Enième rebondissement dans le feuilleton de la Chapelle Darblay qui tient en haleine le monde du papier depuis sa fermeture à l'été 2020. En passe d'être cédée par le finlandais UPM au consortium Samfi/Paprec pour un projet mêlant production d'hydrogène et stockage de déchets, la papèterie pourrait bien changer de mains avant même que l'encre de l'acte de vente soit sèche.
Comme son président Nicolas Mayer Rossignol l'avait laissé entendre en octobre dernier, la Métropole Rouen Normandie (MRN) vient en effet de notifier à UPM qu'elle exerçait son droit de préemption sur l'usine, juste à échéance du délai légal.

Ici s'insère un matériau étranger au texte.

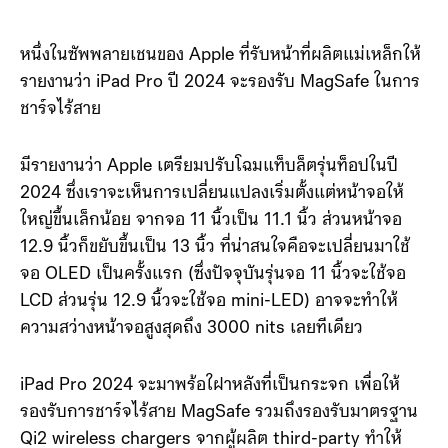
หนึ่งในซัพพลายเชนของ Apple ที่รับหน้าที่ผลิตแม่เหล็กให้
รายงานว่า iPad Pro ปี 2024 จะรองรับ MagSafe ในการ
ชาร์จไร้สาย
มีรายงานว่า Apple เตรียมปรับโฉมแท็บล็ตรุ่นท็อปในปี
2024 ซึ่งเราจะเห็นการเปลี่ยนแปลงเริ่มตั้งแต่หน้าจอให้
ใหญ่ขึ้นเล็กน้อย จากจอ 11 นิ้วเป็น 11.1 นิ้ว ส่วนหน้าจอ
12.9 นิ้วก็ขยับขึ้นเป็น 13 นิ้ว ที่น่าสนใจคือจะเปลี่ยนมาใช้
จอ OLED เป็นครั้งแรก (ซึ่งปัจจุบันรุ่นจอ 11 นิ้วจะใช้จอ
LCD ส่วนรุ่น 12.9 นิ้วจะใช้จอ mini-LED) อาจจะทำให้
ความสว่างหน้าจอสูงสุดถึง 3000 nits เลยทีเดียว
iPad Pro 2024 จะมาพร้อใฝาหลังที่เป็นกระจก เพื่อให้
รองรับการชาร์จไร้สาย MagSafe รวมถึงรองรับมาตรฐาน
Qi2 wireless chargers จากผู้ผลิต third-party ทำให้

Objectif avoué : empêcher le démantèlement d'un outil industriel reconnu comme un modèle d'économie circulaire en raison de sa capacité à recycler les déchets papier issus des poubelles jaunes de 24 millions d'habitants, soit tout de même plus du tiers des français. « L'enjeu n'est pas local mais il est national voire européen, insiste le président de la MRN C'est aussi un enjeu de souveraineté industrielle, il aurait été absurde de perdre ce savoir-faire ».
Racheter pour revendre
Si la préemption n'est pas contestée en justice, la collectivité pourrait devenir propriétaire du site au début du mois de mai au terme du délai de recours prévu par la loi. Combien de temps conservera t-elle les clefs ? Difficile à dire. Mais Nicolas Mayer Rossignol n'en fait pas mystère : son intention est bien de revendre l'établissement, et si possible « à brève échéance ». « Nous n'allons pas nous improviser papetier », précise t-il. En réalité, ses espoirs reposent entièrement sur le projet alternatif porté par Veolia et Fibre Excellence qui avait été écarté par UPM.
Le consortium franco-canadien propose de reconvertir la Chapelle Darblay, initialement spécialisée dans la fabrication de papier journal, en un site de production de papier carton recyclé (ou papier pour ondulé dans le jargon) pour l'emballage destiné essentiellement à l'export. Le tout moyennant un investissement de 120 millions d'euros.
Un pari à haut risque
Bien que le projet paraisse solide, le pari de la Métropole rouennaise n'en reste pas moins osé. Pratique courante dans le commerce, la préemption urbaine appliquée à un site industriel de cette ampleur est inédite. Et pour cause, elle est autrement plus risquée. L'agglomération devra, en effet, débourser quelque huit millions d'euros pour acquérir l'usine et son matériel de production (stocks, machines, informatique...). Et ce alors même que la faisabilité technique et surtout économique du projet des acheteurs pressentis n'est pas complètement démontrée à ce stade.
« On n'est pas au bout de nos peines, c'est une étape », a d'ailleurs admis Nicolas Mayer Rossignol devant les élus de son assemblée. De fait, un certain nombre de freins doivent encore être levés. Entrés tardivement dans la course, les deux acheteurs potentiels doivent s'assurer d'un soutien bancaire public ou privé et de l'apport de subventions locales et nationales. Ils doivent en outre obtenir des garanties de la CRE sur le tarif de rachat de l'électricité de l'énorme chaudière biomasse (l'équivalent d'un tiers de la consommation de la Normandie) qui est adossée à l'installation. En clair, il leur est difficile sinon impossible d'espérer une issue favorable sans un appui simultané des collectivités locales et de l'Etat.
Le changement de pied de Bercy
De ce point de vue, la situation a nettement évolué. Après avoir longtemps rechigné à prendre parti pour l'une ou l'autre des solutions de reprise laissant UPM seul juge, le ministère de l'économie prête désormais une oreille plus attentive au projet de Veolia et Fibre Excellence. « Il bénéficie dorénavant d'un soutien visible à Bercy », assure le représentant des cadres au sein de l'intersyndicale, Arnaud Dauxerre que La Tribune a interrogé vendredi dernier juste à la sortie d'une réunion avec la délégation interministérielle à la restructuration.
Le changement de pied (tardif) du ministère de Bruno Le Maire est aussi salué par Nicolas Mayer Rossignol qui avait beaucoup pesté contre les atermoiements du gouvernement. « Nous avons longtemps prêché dans le désert. Il a fallu aller contre une certaine forme de technocratie et que le politique reprenne la main. C'est ce qui est en train d'arriver », se félicite t-il. Reste maintenant à finaliser le projet de reprise industriel. Dans tous les cas, le temps presse. Les échéances électorales se rapprochent et rien ne dit que le prochain gouvernement issu des urnes se montrera aussi coopératif.